■ **Available data**
---

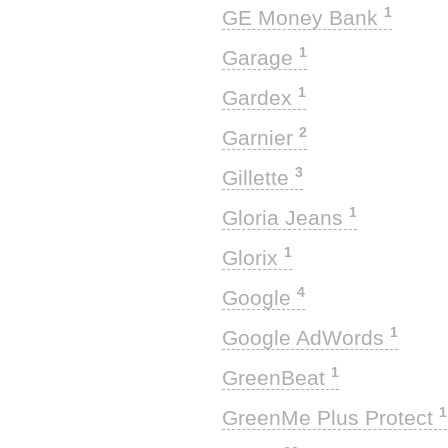
1
GE Money Bank
1
Garage
1
Gardex
2
Garnier
3
Gillette
1
Gloria Jeans
1
Glorix
4
Google
1
Google AdWords
1
GreenBeat
1
GreenMe Plus Protect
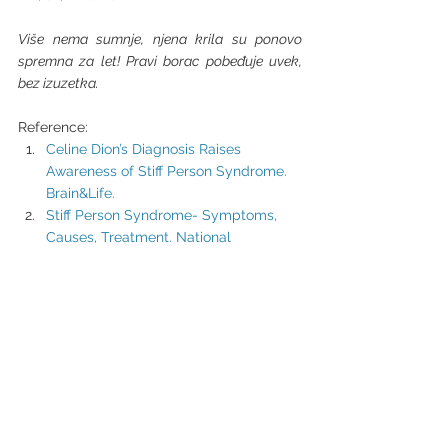
Više nema sumnje, njena krila su ponovo 
spremna za let! Pravi borac pobeđuje uvek, 
bez izuzetka.
Reference: 
Celine Dion’s Diagnosis Raises 
Awareness of Stiff Person Syndrome. 
Brain&Life.
Stiff Person Syndrome- Symptoms, 
Causes, Treatment. National 
Organization for Rare Disorders 
NORD.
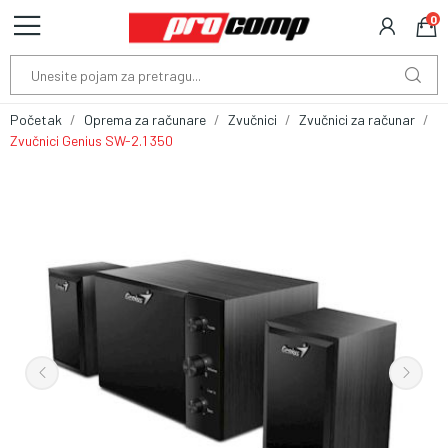
0
Početak
Oprema za računare
Zvučnici
Zvučnici za računar
Zvučnici Genius SW-2.1 350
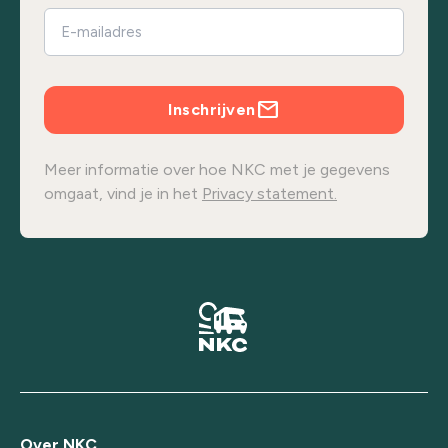
Inschrijven
Meer informatie over hoe NKC met je gegevens
omgaat, vind je in het
Privacy statement.
Over NKC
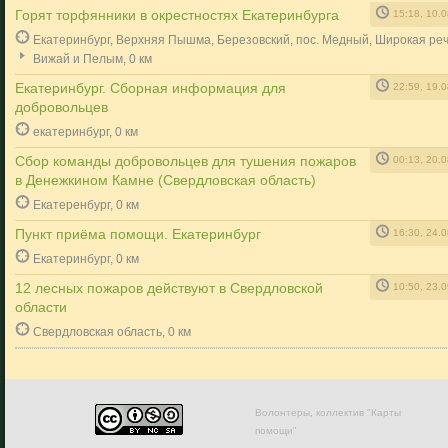
Горят торфянники в окрестностях Екатеринбурга
15:18, 10.
Екатеринбург, Верхняя Пышма, Березовский, пос. Медный, Широкая реч
Вижай и Пелым, 0 км
Екатеринбург. Сборная информация для
22:59, 19.
добровольцев
екатеринбург, 0 км
Сбор команды добровольцев для тушения пожаров
00:13, 20.
в Денежкином Камне (Свердловская область)
Екатеренбург, 0 км
Пункт приёма помощи. Екатеринбург
16:30, 24.
Екатеринбург, 0 км
12 лесных пожаров действуют в Свердловской
10:50, 23.
области
Свердловская область, 0 км
Волонтеры, коллектив "Карты
помощи"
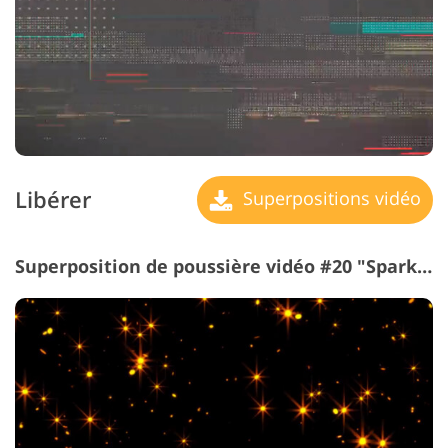
Libérer
Superpositions vidéo
Superposition de poussière vidéo #20 "Sparkle"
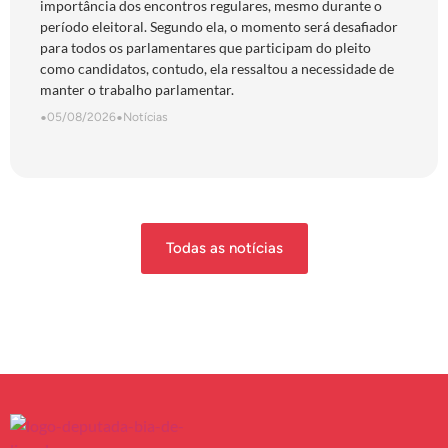
importância dos encontros regulares, mesmo durante o
período eleitoral. Segundo ela, o momento será desafiador
para todos os parlamentares que participam do pleito
como candidatos, contudo, ela ressaltou a necessidade de
manter o trabalho parlamentar.
•
05/08/2026
•
Notícias
Todas as notícias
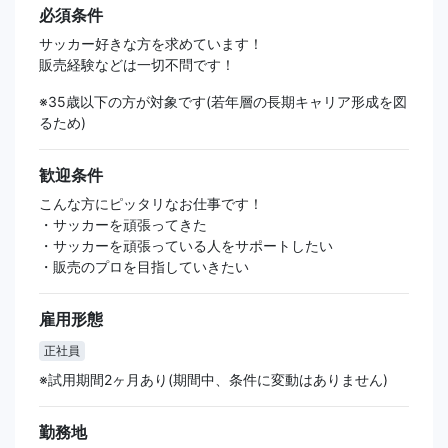
必須条件
サッカー好きな方を求めています！
販売経験などは一切不問です！
※35歳以下の方が対象です(若年層の長期キャリア形成を図
るため)
歓迎条件
こんな方にピッタリなお仕事です！
・サッカーを頑張ってきた
・サッカーを頑張っている人をサポートしたい
・販売のプロを目指していきたい
雇用形態
正社員
※試用期間2ヶ月あり(期間中、条件に変動はありません)
勤務地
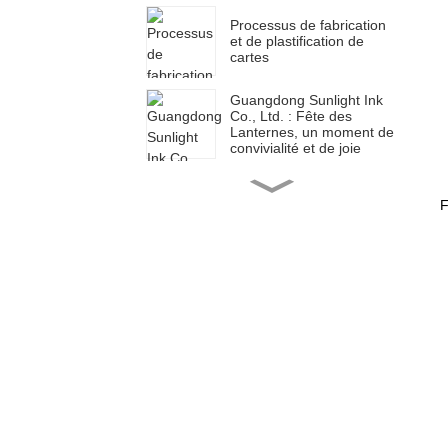
Processus de fabrication
et de plastification de
cartes
Guangdong Sunlight Ink
Co., Ltd. : Fête des
Lanternes, un moment de
convivialité et de joie
Guangdong Sunlight Ink
Co., Ltd. : un début
F
prospère, un nouveau
parcours
Guangdong Sunlight Ink
Co., Ltd. : une nouvelle
année, un nouveau
voyage
Guangdong Sunlight Ink
Co., Ltd. : À minuit, un
nouveau voyage
Guangdong Sunlight Ink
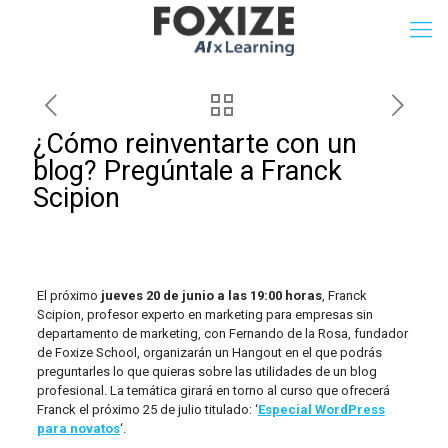
¿Cómo reinventarte con un
blog? Pregúntale a Franck
Scipion
El próximo
jueves
20 de junio a las 19:00 horas
, Franck
Scipion, profesor experto en marketing para empresas sin
departamento de marketing, con Fernando de la Rosa, fundador
de Foxize School, organizarán un Hangout en el que podrás
preguntarles lo que quieras sobre las utilidades de un blog
profesional. La temática girará en torno al curso que ofrecerá
Franck el próximo 25 de julio titulado: ‘
Especial WordPress
para novatos
‘.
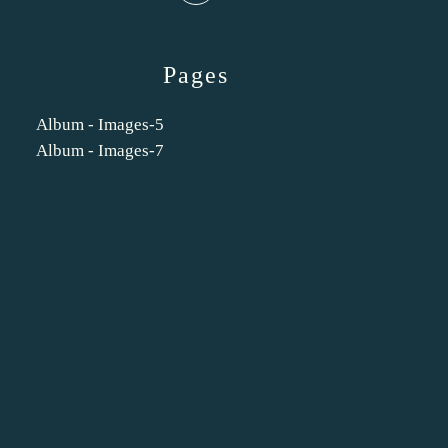
Pages
Album - Images-5
Album - Images-7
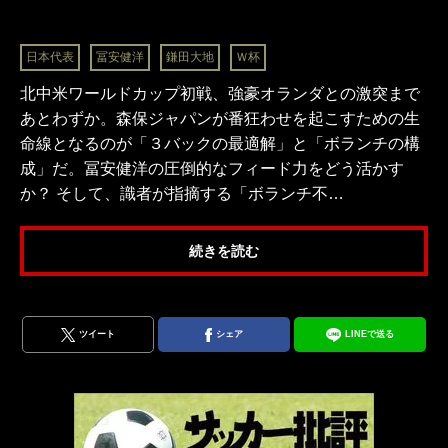
日本代表
冨安健洋
鎌田大地
Ｗ杯
北中米ワールドカップ初戦、強豪オランダとの激突まで
あとわずか。森保ジャパンが番狂わせを起こすための生
命線となるのが「３バックの最適解」と「ボランチの構
成」だ。冨安健洋の圧倒的なフィード力をどう活かす
か？ そして、識者が指摘する「ボランチ不…
続きを読む
ツイート
シェア
LINEで送る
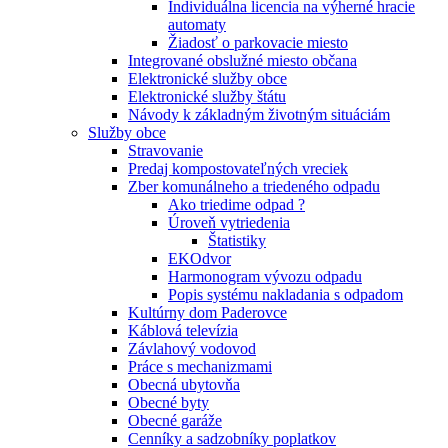
Individuálna licencia na výherné hracie
automaty
Žiadosť o parkovacie miesto
Integrované obslužné miesto občana
Elektronické služby obce
Elektronické služby štátu
Návody k základným životným situáciám
Služby obce
Stravovanie
Predaj kompostovateľných vreciek
Zber komunálneho a triedeného odpadu
Ako triedime odpad ?
Úroveň vytriedenia
Štatistiky
EKOdvor
Harmonogram vývozu odpadu
Popis systému nakladania s odpadom
Kultúrny dom Paderovce
Káblová televízia
Závlahový vodovod
Práce s mechanizmami
Obecná ubytovňa
Obecné byty
Obecné garáže
Cenníky a sadzobníky poplatkov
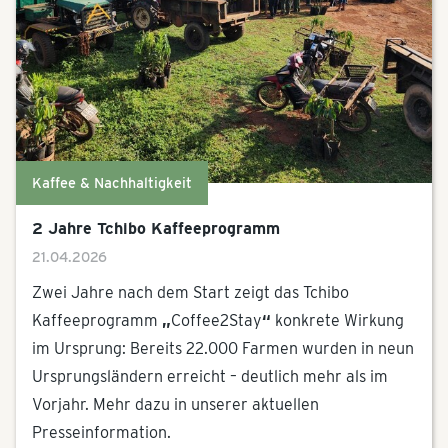
Kaffee & Nachhaltigkeit
2 Jahre Tchibo Kaffeeprogramm
21.04.2026
Zwei Jahre nach dem Start zeigt das Tchibo
Kaffeeprogramm
„
Coffee2Stay
“
konkrete Wirkung
im Ursprung: Bereits 22.000 Farmen wurden in neun
Ursprungsländern erreicht – deutlich mehr als im
Vorjahr. Mehr dazu in unserer aktuellen
Presseinformation.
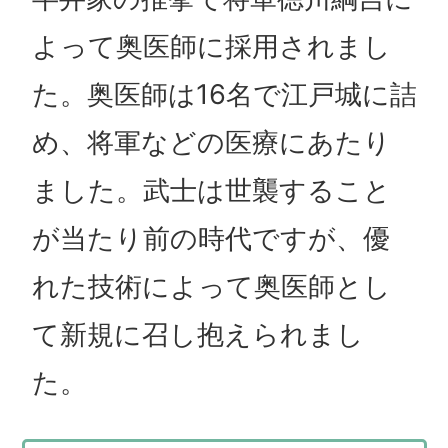
よって奥医師に採用されまし
た。奥医師は16名で江戸城に詰
め、将軍などの医療にあたり
ました。武士は世襲すること
が当たり前の時代ですが、優
れた技術によって奥医師とし
て新規に召し抱えられまし
た。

---

■ **Exercise requirements**
Would you transcribe all of the entries above exactly, minus the images?

■ **Answer space**
1
GE Money Bank
1
Garage
1
Gardex
2
Garnier
3
Gillette
1
Gloria Jeans
1
Glorix
4
Google
1
Google AdWords
1
GreenBeat
1
GreenMe Plus Protect
Više nema sumnje, njena krila su ponovo 
spremna za let! Pravi borac pobeđuje uvek, 
bez izuzetka.
Reference: 
Celine Dion’s Diagnosis Raises 
Awareness of Stiff Person Syndrome. 
Brain&Life.
Stiff Person Syndrome- Symptoms, 
Causes, Treatment. National 
Organization for Rare Disorders 
NORD.
0
Početak
Oprema za računare
Zvučnici
Zvučnici za računar
Zvučnici Genius SW-2.1 350
Inschrijven
Meer informatie over hoe NKC met je gegevens
omgaat, vind je in het
Privacy statement.
Over NKC
Горят торфянники в окрестностях Екатеринбурга
15:18, 10.
Екатеринбург, Верхняя Пышма, Березовский, пос. Медный, Широкая реч
Вижай и Пелым, 0 км
Екатеринбург. Сборная информация для
22:59, 19.
добровольцев
екатеринбург, 0 км
Сбор команды добровольцев для тушения пожаров
00:13, 20.
в Денежкином Камне (Свердловская область)
Екатеренбург, 0 км
Пункт приёма помощи. Екатеринбург
16:30, 24.
Екатеринбург, 0 км
12 лесных пожаров действуют в Свердловской
10:50, 23.
области
Свердловская область, 0 км
Волонтеры, коллектив "Карты
помощи"
Libérer
Superpositions vidéo
Superposition de poussière vidéo #20 "Sparkle"
importância dos encontros regulares, mesmo durante o
período eleitoral. Segundo ela, o momento será desafiador
para todos os parlamentares que participam do pleito
como candidatos, contudo, ela ressaltou a necessidade de
manter o trabalho parlamentar.
•
05/08/2026
•
Notícias
Todas as notícias
必須条件
サッカー好きな方を求めています！
販売経験などは一切不問です！
※35歳以下の方が対象です(若年層の長期キャリア形成を図
るため)
歓迎条件
こんな方にピッタリなお仕事です！
・サッカーを頑張ってきた
・サッカーを頑張っている人をサポートしたい
・販売のプロを目指していきたい
雇用形態
正社員
※試用期間2ヶ月あり(期間中、条件に変動はありません)
勤務地
Processus de fabrication
et de plastification de
cartes
Guangdong Sunlight Ink
Co., Ltd. : Fête des
Lanternes, un moment de
convivialité et de joie
Guangdong Sunlight Ink
Co., Ltd. : un début
F
prospère, un nouveau
parcours
Guangdong Sunlight Ink
Co., Ltd. : une nouvelle
année, un nouveau
voyage
Guangdong Sunlight Ink
Co., Ltd. : À minuit, un
nouveau voyage
Guangdong Sunlight Ink
¿Cómo reinventarte con un
blog? Pregúntale a Franck
Scipion
El próximo
jueves
20 de junio a las 19:00 horas
, Franck
Scipion, profesor experto en marketing para empresas sin
departamento de marketing, con Fernando de la Rosa, fundador
de Foxize School, organizarán un Hangout en el que podrás
preguntarles lo que quieras sobre las utilidades de un blog
profesional. La temática girará en torno al curso que ofrecerá
Franck el próximo 25 de julio titulado: ‘
Especial WordPress
para novatos
‘.
Pages
Album - Images-5
Album - Images-7
日本代表
冨安健洋
鎌田大地
Ｗ杯
北中米ワールドカップ初戦、強豪オランダとの激突まで
あとわずか。森保ジャパンが番狂わせを起こすための生
命線となるのが「３バックの最適解」と「ボランチの構
成」だ。冨安健洋の圧倒的なフィード力をどう活かす
か？ そして、識者が指摘する「ボランチ不…
続きを読む
ツイート
シェア
LINEで送る
Individuálna licencia na výherné hracie
automaty
Žiadosť o parkovacie miesto
Integrované obslužné miesto občana
Elektronické služby obce
Elektronické služby štátu
Návody k základným životným situáciám
Služby obce
Stravovanie
Predaj kompostovateľných vreciek
Zber komunálneho a triedeného odpadu
Ako triedime odpad ?
Úroveň vytriedenia
Štatistiky
EKOdvor
Harmonogram vývozu odpadu
Popis systému nakladania s odpadom
Kultúrny dom Paderovce
Káblová televízia
Závlahový vodovod
Práce s mechanizmami
Obecná ubytovňa
Obecné byty
Obecné garáže
Cenníky a sadzobníky poplatkov
Kaffee & Nachhaltigkeit
2 Jahre Tchibo Kaffeeprogramm
21.04.2026
Zwei Jahre nach dem Start zeigt das Tchibo
Kaffeeprogramm
„
Coffee2Stay
“
konkrete Wirkung
im Ursprung: Bereits 22.000 Farmen wurden in neun
Ursprungsländern erreicht – deutlich mehr als im
Vorjahr. Mehr dazu in unserer aktuellen
Presseinformation.
よって奥医師に採用されまし
た。奥医師は16名で江戸城に詰
め、将軍などの医療にあたり
ました。武士は世襲すること
が当たり前の時代ですが、優
れた技術によって奥医師とし
て新規に召し抱えられまし
た。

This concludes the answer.